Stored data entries
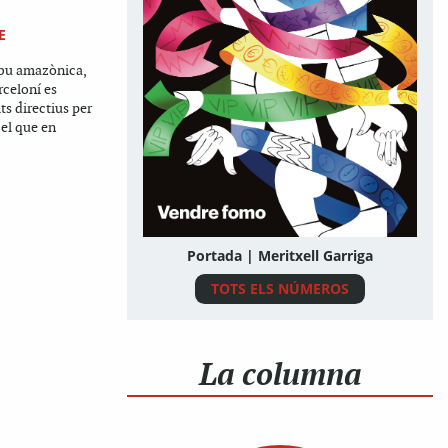
E
ibu amazònica,
rceloní es
lts directius per
el que en
Portada | Meritxell Garriga
TOTS ELS NÚMEROS
La columna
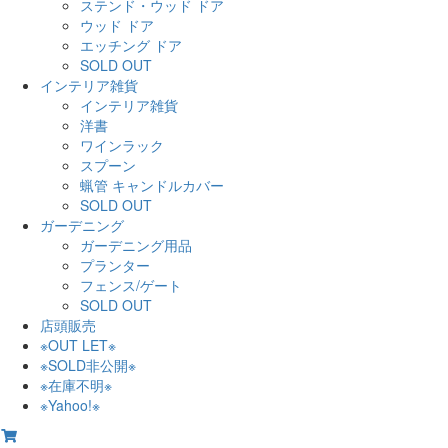
ステンド・ウッド ドア
ウッド ドア
エッチング ドア
SOLD OUT
インテリア雑貨
インテリア雑貨
洋書
ワインラック
スプーン
蝋管 キャンドルカバー
SOLD OUT
ガーデニング
ガーデニング用品
プランター
フェンス/ゲート
SOLD OUT
店頭販売
※OUT LET※
※SOLD非公開※
※在庫不明※
※Yahoo!※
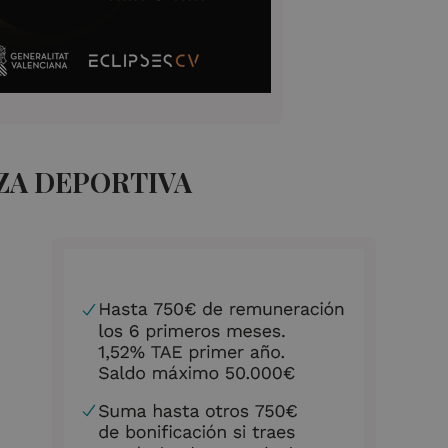
ZA DEPORTIVA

• _PROBLEM STATEMENT_: Produce the data again character for character, with the images left out.

• _ANSWER SPACE_:
E
ibu amazònica,
rceloní es
lts directius per
el que en
Portada | Meritxell Garriga
TOTS ELS NÚMEROS
La columna
ステンド・ウッド ドア
ウッド ドア
エッチング ドア
SOLD OUT
インテリア雑貨
インテリア雑貨
洋書
ワインラック
スプーン
蝋管 キャンドルカバー
SOLD OUT
ガーデニング
ガーデニング用品
プランター
フェンス/ゲート
SOLD OUT
店頭販売
※OUT LET※
※SOLD非公開※
※在庫不明※
※Yahoo!※
ZA DEPORTIVA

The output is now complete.